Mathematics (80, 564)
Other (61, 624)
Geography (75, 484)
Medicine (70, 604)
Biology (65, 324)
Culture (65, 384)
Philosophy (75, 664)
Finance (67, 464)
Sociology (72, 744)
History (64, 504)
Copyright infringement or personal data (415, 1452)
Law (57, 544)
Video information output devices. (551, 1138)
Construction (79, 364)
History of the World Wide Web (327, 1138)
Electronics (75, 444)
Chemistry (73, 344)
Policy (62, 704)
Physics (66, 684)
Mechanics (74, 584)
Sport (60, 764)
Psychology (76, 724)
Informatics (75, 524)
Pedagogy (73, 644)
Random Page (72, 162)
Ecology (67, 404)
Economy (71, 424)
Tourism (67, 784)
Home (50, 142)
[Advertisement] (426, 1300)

———

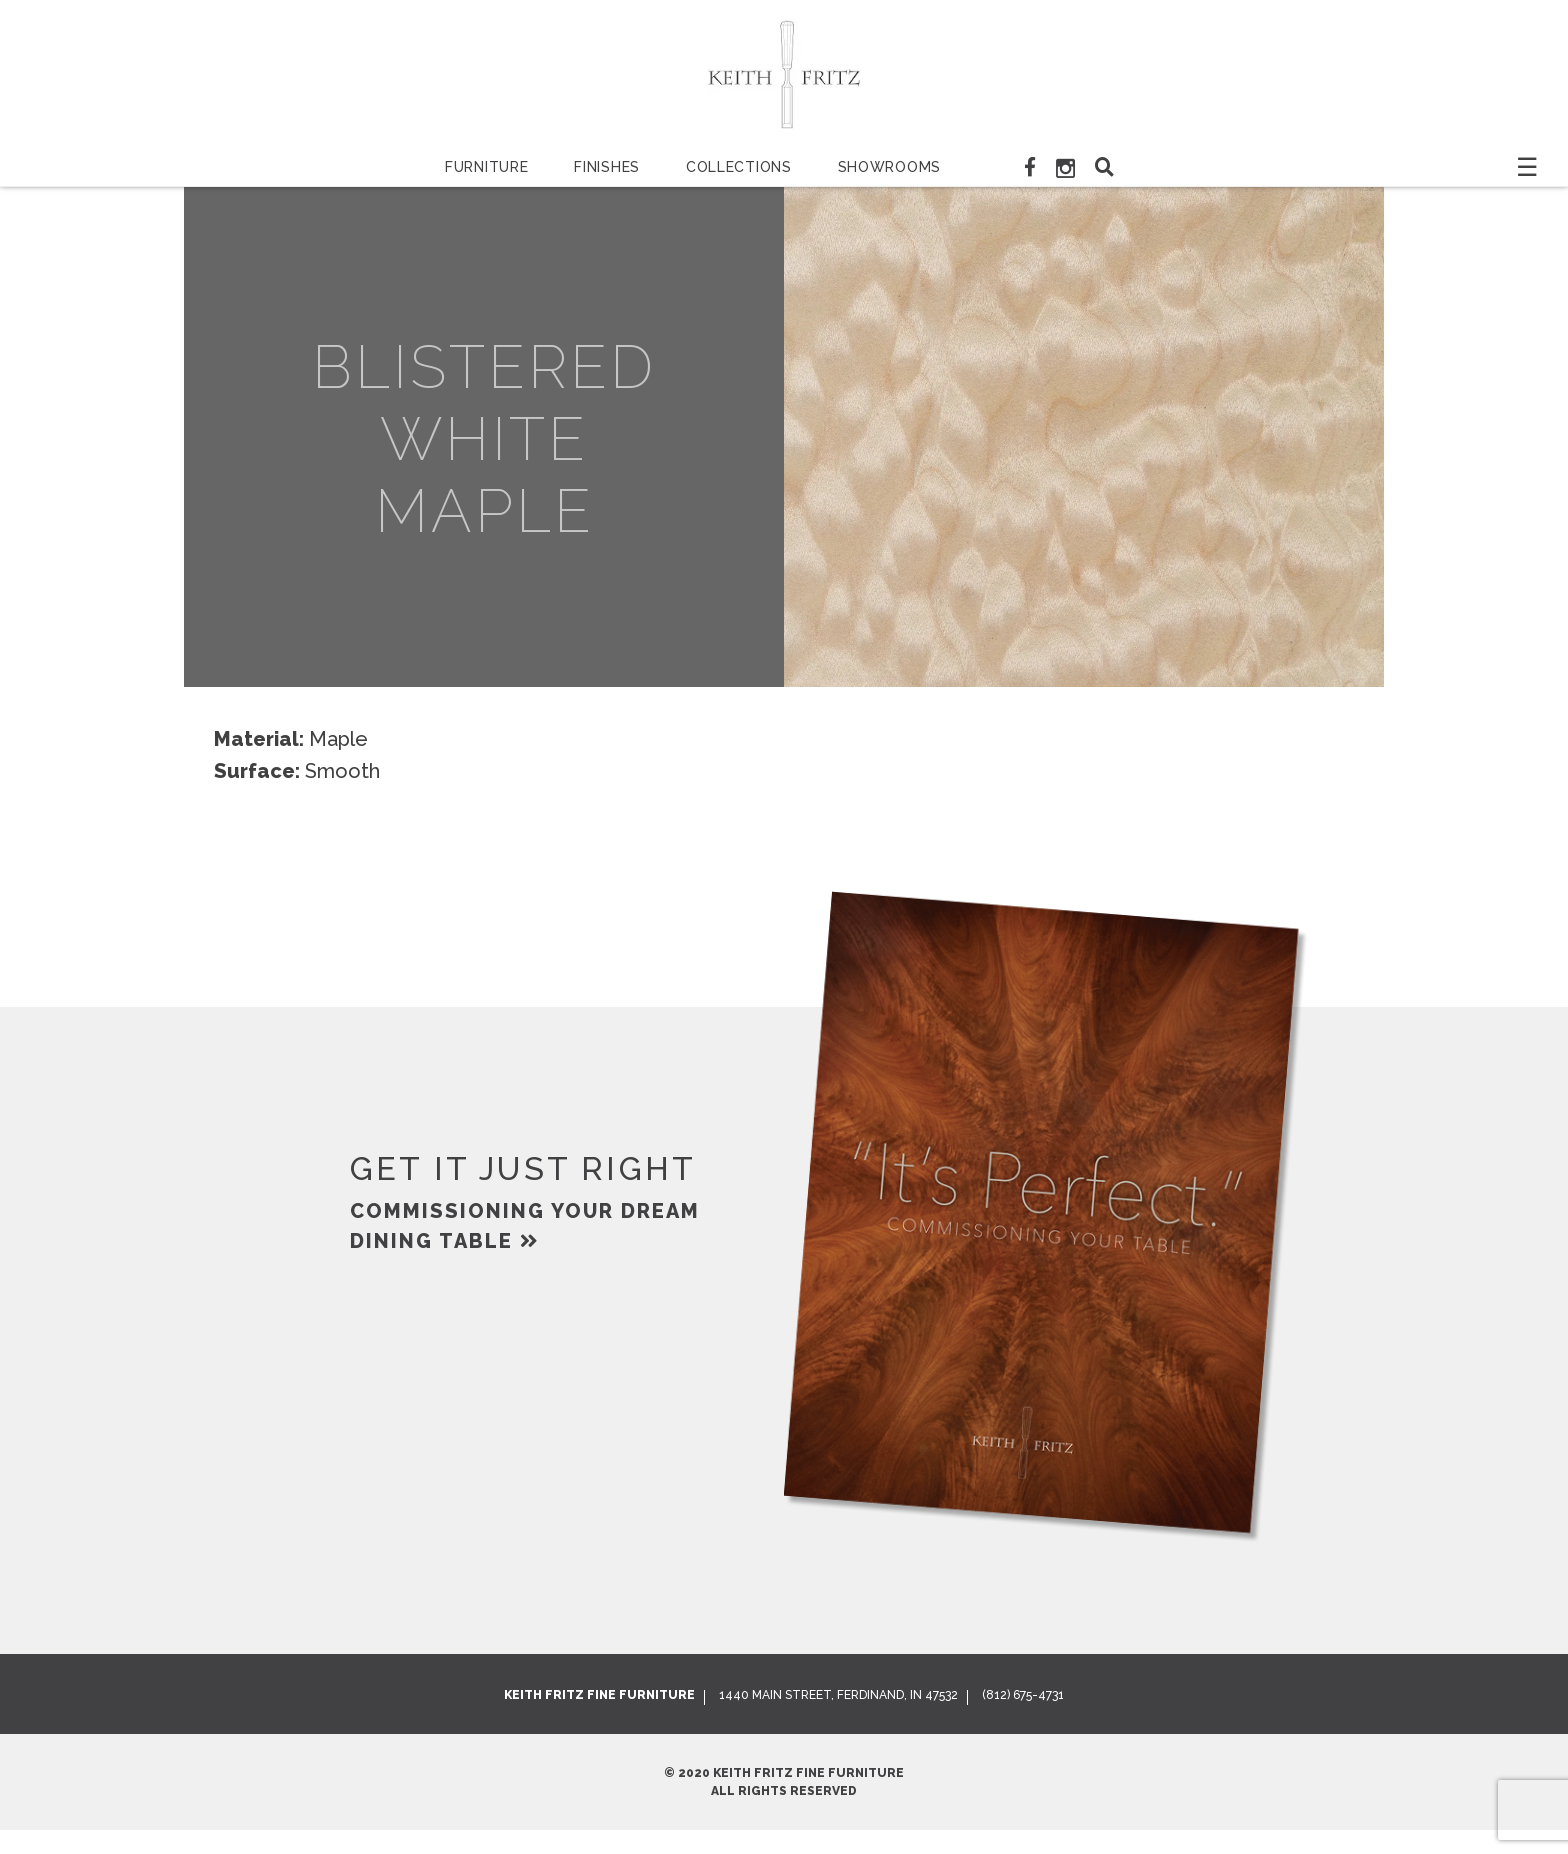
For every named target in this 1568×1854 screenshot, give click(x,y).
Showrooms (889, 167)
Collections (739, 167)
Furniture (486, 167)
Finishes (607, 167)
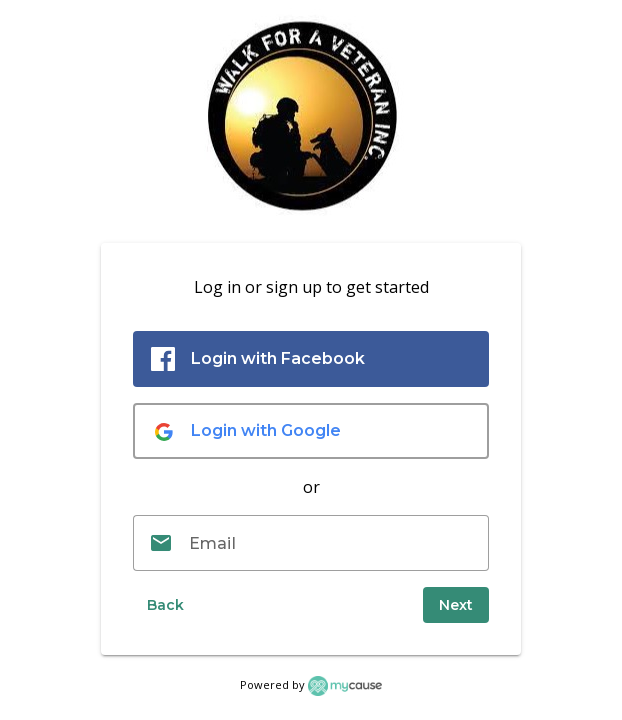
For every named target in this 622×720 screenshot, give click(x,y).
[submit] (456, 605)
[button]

———

TASK DESCRIPTION: From the listing above, output exactly the run of lines that starts with the line containing "Other (61, 624)" and ends with the line containing "[Advertisement] (426, 1300)".

RESPONSE:
Other (61, 624)
Geography (75, 484)
Medicine (70, 604)
Biology (65, 324)
Culture (65, 384)
Philosophy (75, 664)
Finance (67, 464)
Sociology (72, 744)
History (64, 504)
Copyright infringement or personal data (415, 1452)
Law (57, 544)
Video information output devices. (551, 1138)
Construction (79, 364)
History of the World Wide Web (327, 1138)
Electronics (75, 444)
Chemistry (73, 344)
Policy (62, 704)
Physics (66, 684)
Mechanics (74, 584)
Sport (60, 764)
Psychology (76, 724)
Informatics (75, 524)
Pedagogy (73, 644)
Random Page (72, 162)
Ecology (67, 404)
Economy (71, 424)
Tourism (67, 784)
Home (50, 142)
[Advertisement] (426, 1300)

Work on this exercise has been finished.